Markou has flipped traditional “gendered roles in a deliberate way.”

“The film isn’t about gender, nor the idea that she was ‘missing out’ by not fulfilling a traditional role; it is about having everything, while at the heart of it, it is about dealing with the traumas of the past. It is about all of us struggling with that idea that if you can’t achieve, your life is valueless.

Matthew resists Cassie’s search for a liminal past, a vision drafted by young lovers, and she is “struggling, in crisis.”

Matthew is East End working class, “Alpha (ish) male on the surface”, yet he is the house husband, and she’s the earner.

“Whenever we depict working-class people in England, it’s always through the idea that they’re struggling.
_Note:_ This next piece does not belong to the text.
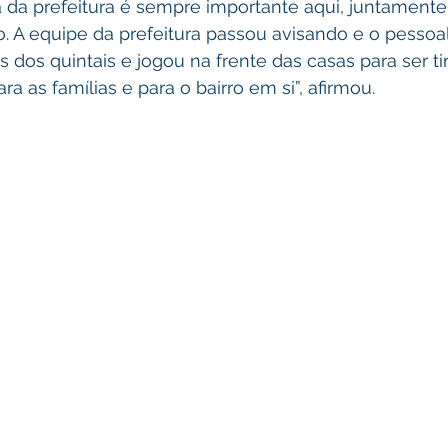
a da prefeitura é sempre importante aqui, juntament
. A equipe da prefeitura passou avisando e o pessoal
 dos quintais e jogou na frente das casas para ser tir
a as famílias e para o bairro em si”, afirmou.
I wanted to put a working-class couple on the screen that didn’t have financial problems, which is not a very British thing to do.”

Neo-liberal economics is about class ascent at a substantial cost to community, family, and other personal values. The Wife and Her House Husband are working-class people “playing in a middle-class territory”.

Winning the best feature at the British Urban Film Festival was important for Markou because the audience is “predominantly black working class”.

“A black working-class community embraced me, I’m not Afro-Caribbean, but I come from a non-Anglo ethnic background.”

The Wife And Her House Husband behind the scenes. Photo: Supplied

To redefine the victim

Markou’s latest film project “sits between Papadopoulos and Sons and The Wife and Her House Husband in terms of tonality.”It is about a Syrian refugee who is being “mercilessly bullied” in 2016 at the height of the refugee crisis.

His tormentor, a white Northerner, “looks like a classic racist, but it is more complex.”

The storyline is based on his short film, Two Strangers Who Meet Five Times, which garnered three million views on YouTube.

A bullying incident goes viral on social media, and a court case ensues, but the Syrian refuses to speak.

Markou avoids the ‘white’ bourgeoise narrative of constructing the refugee as a victim.

The refugee here is “the trickster, not the victim, he becomes a catalyst of change – the film explores the politics we’re all living through now.”

Markou also secured “a famous actor” to play in it, but won’t divulge the name.

“They were amazingly generous, and it was enough to attract a producer and the interest of streamers.”

The “economics of cinema” are always at the core for independent filmmakers like Marcus Markou, who creates a realistic yet nuanced narrative for our times.

Marcus Markou will be in Melbourne on November 14 and 15 for selected sessions of The Wife and Her House Husband, co-presented by the British Film Festival and the Greek Community of Melbourne.